Why London’s Super-Rich Are Renting Property & Not Buying

According to research carried out for The Times, about 221,000 households earning more than £100,000 a year are renting a property privately in England and Wales and the experts are seeing this rise year on year. 

For Dominic Wertheimer, Founding Director of property management company Lornham, the number of super-rich renters in the capital has never been greater and it’s not unusual for his clients to spend between £10,000-£40,000 a week for a prime property in one of London’s most exclusive neighbourhoods. 

So why are the super-rich choosing to rent rather than buy? ‘2022 was the year of total political instability,’ says Wertheimer. ‘We had three Prime Ministers and four Chancellors so the ongoing uncertainty has meant many UHNW clients see super-rich renting as providing short term flexibility.’

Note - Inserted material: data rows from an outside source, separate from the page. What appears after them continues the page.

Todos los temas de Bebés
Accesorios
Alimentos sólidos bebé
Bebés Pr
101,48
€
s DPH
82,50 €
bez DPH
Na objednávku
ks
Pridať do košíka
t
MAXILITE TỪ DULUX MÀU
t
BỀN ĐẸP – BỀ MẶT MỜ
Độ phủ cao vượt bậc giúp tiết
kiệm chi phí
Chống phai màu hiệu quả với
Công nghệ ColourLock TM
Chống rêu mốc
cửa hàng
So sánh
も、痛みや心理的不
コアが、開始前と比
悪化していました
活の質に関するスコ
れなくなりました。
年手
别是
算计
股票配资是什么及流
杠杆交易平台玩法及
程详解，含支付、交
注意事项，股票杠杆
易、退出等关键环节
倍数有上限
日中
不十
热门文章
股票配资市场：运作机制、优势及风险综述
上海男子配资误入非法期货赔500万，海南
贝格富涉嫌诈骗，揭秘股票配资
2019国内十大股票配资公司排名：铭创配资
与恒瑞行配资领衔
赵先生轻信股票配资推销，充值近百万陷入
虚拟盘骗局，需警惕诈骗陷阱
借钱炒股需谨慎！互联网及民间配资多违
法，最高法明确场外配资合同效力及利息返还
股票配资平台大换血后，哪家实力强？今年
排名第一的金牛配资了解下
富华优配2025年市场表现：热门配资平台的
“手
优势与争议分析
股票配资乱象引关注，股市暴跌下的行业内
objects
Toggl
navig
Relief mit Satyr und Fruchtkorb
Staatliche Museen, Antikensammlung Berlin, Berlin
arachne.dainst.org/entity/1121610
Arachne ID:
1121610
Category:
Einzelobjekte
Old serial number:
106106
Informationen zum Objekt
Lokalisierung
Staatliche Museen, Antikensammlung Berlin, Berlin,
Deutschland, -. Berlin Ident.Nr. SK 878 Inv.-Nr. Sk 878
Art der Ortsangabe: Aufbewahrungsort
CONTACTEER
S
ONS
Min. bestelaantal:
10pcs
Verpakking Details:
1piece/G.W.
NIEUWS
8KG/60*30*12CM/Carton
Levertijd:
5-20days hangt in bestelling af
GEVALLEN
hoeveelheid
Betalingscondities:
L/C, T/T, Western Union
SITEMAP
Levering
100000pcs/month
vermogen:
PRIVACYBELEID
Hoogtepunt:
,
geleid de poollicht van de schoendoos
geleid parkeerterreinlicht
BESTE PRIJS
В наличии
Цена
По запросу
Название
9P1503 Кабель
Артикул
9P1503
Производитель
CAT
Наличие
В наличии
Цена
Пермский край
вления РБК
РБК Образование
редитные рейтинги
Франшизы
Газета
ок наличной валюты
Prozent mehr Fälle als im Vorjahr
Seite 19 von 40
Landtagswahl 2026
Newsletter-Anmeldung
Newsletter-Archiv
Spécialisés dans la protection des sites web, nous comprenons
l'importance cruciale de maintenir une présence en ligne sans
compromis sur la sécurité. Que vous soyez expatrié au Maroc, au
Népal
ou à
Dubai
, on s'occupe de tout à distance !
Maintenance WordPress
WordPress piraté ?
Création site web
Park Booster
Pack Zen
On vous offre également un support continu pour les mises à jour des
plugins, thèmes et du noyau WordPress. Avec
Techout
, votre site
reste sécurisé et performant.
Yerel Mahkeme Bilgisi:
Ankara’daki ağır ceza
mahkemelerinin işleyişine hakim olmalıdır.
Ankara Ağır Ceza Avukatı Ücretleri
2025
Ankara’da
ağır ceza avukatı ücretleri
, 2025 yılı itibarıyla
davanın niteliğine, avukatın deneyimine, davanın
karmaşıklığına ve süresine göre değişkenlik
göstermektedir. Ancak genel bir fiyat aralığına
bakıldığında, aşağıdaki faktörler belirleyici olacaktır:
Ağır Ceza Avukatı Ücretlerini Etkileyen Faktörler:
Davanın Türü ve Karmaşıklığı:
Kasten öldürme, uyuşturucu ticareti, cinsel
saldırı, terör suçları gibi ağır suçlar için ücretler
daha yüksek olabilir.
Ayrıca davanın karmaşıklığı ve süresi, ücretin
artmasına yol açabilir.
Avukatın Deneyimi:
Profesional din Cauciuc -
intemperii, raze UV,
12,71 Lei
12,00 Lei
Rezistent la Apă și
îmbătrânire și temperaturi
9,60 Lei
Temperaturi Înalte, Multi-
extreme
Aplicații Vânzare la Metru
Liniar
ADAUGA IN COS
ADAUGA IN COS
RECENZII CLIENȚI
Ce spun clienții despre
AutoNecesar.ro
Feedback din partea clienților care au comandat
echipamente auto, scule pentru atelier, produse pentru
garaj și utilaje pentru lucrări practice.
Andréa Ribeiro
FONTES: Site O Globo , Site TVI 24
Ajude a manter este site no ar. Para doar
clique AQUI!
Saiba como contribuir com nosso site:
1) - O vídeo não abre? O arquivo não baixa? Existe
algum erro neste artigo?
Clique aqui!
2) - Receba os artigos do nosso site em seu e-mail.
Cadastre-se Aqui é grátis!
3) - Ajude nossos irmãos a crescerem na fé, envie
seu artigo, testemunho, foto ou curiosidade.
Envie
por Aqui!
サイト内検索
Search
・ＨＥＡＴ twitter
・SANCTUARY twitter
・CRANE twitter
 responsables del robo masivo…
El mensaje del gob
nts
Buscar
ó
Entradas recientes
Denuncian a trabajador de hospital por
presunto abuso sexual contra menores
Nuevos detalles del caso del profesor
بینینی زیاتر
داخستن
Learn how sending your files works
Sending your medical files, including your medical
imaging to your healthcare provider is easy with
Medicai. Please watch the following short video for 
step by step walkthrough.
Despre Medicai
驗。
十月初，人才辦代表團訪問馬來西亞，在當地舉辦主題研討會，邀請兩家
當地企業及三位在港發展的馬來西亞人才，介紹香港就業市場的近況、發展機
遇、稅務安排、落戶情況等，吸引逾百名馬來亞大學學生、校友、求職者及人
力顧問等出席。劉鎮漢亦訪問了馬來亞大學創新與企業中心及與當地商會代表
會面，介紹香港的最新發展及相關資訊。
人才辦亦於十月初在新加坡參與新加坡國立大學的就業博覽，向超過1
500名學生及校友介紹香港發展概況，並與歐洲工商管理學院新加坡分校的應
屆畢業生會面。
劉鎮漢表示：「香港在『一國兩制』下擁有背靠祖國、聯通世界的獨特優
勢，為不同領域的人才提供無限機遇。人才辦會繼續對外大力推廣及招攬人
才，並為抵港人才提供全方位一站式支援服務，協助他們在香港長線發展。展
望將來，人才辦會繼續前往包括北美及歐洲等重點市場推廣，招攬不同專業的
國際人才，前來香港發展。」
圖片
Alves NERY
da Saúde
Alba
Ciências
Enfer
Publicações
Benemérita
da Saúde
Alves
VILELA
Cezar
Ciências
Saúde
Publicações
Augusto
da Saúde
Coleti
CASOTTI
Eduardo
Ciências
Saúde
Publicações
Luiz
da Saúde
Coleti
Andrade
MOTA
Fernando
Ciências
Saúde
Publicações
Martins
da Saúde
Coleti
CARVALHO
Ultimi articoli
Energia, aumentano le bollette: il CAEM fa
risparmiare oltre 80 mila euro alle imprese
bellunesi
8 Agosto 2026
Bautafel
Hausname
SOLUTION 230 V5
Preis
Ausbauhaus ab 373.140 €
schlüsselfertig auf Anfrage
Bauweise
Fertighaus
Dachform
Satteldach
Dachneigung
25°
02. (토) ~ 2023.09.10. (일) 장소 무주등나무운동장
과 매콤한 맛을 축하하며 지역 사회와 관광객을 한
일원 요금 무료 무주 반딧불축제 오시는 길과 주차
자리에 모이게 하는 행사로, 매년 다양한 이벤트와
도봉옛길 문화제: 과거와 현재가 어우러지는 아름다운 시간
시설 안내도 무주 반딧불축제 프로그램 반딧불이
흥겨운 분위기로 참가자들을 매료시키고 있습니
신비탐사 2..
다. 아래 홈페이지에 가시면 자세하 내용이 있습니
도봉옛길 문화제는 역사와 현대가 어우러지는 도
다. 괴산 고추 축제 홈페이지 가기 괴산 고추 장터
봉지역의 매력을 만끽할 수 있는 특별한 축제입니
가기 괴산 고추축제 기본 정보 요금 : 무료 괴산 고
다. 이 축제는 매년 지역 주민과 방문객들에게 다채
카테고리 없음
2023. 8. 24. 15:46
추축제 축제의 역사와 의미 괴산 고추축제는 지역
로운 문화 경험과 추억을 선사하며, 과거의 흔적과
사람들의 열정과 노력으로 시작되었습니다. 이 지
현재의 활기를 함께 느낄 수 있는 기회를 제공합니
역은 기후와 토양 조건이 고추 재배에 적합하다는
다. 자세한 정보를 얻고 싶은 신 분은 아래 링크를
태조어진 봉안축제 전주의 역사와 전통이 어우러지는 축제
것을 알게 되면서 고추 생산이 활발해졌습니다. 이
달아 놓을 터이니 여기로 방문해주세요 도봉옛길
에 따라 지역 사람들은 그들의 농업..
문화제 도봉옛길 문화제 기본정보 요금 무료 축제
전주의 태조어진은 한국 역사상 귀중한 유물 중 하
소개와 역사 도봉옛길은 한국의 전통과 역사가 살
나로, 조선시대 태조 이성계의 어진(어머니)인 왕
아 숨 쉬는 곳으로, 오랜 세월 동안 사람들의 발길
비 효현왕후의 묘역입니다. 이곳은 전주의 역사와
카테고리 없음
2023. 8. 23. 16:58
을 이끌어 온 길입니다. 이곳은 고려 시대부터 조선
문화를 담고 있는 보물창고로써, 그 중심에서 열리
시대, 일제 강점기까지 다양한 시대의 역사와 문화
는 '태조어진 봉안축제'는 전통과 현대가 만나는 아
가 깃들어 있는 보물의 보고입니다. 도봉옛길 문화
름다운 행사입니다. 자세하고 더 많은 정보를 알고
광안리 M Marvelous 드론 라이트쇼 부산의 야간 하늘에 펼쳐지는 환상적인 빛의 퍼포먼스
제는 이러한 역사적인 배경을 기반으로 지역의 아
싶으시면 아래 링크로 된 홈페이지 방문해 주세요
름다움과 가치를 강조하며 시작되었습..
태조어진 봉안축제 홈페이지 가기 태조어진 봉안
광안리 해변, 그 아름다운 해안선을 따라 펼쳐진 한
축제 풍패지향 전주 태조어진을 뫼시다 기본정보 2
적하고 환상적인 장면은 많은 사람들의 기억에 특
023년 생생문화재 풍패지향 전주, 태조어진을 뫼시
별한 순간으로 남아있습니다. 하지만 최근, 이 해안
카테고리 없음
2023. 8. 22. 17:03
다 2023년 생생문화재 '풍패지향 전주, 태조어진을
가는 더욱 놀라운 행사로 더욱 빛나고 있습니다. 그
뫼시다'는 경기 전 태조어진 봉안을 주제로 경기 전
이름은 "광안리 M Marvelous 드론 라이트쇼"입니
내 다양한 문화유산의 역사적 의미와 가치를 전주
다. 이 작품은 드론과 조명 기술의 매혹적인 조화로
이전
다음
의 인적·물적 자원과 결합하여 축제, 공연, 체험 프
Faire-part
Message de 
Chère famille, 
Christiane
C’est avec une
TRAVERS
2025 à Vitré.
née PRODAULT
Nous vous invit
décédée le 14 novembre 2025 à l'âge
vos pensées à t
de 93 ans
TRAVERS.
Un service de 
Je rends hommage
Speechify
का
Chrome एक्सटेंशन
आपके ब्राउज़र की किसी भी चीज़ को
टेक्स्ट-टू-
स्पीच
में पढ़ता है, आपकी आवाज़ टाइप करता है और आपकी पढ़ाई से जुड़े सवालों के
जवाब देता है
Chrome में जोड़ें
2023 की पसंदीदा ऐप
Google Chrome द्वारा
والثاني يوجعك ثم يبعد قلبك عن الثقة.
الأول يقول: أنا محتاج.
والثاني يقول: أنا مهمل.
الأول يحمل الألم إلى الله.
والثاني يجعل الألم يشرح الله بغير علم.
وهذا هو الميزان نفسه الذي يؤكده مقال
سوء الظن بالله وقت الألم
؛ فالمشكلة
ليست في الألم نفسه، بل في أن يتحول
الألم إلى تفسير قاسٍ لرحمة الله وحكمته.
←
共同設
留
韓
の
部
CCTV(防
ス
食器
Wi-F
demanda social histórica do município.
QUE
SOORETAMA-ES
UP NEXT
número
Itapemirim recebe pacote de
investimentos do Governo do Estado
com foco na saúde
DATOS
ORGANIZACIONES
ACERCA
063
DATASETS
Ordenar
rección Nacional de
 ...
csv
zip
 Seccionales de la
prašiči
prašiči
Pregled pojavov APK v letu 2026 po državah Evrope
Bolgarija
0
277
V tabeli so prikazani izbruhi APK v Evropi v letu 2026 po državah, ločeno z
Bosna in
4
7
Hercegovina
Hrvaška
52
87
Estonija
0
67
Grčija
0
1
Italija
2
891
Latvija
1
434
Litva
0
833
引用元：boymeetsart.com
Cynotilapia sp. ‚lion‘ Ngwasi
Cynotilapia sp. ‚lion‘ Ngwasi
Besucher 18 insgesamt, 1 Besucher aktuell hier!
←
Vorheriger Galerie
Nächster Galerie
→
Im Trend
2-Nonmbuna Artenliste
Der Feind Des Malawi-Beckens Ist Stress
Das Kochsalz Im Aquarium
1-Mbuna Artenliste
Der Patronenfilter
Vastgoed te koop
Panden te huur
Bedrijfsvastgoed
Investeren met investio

Nina McDowall, Director at Strutt & Parker Sloane Street who specialises in rentals in Prime Central London tells Tatler that renting gives the super-rich a number of benefits. ‘It allows flexibility for tenants to ‘try before they buy’ in a given location if they plan on investing there later, provides freedom from maintenance costs, and there’s no stamp duty to pay on rental property.’

Currently, an overseas buyer can expect to pay almost 17 per cent on a second property, which equates to more than £3.3 million on a £20 million house.

Most uber-renters want to be in Belgravia, Mayfair and Knightsbridge with families often opting for picture-pretty townhouses in Kensington. Often clients are wealthy international families, lured to these London hotspots due to their proximity to schools, business opportunities and green spaces.

McDowall points to new luxury developments like One Kensington Gardens, designed by award-winning British architect Sir David Chipperfield, where no-expense-spared apartments, situated opposite Kensington Palace, come with all the benefits a person needs (24-hour concierge, valet parking, health spa). ‘There’s no service charge to pay on top of rental charges so it can often make financial sense to rent turnkey rather than buy,’ she says, adding, ‘tenants here will be living a central London lifestyle, unencumbered by the hassle of home ownership, and able to turn up with their suitcase at one of the most exclusive addresses in the world.’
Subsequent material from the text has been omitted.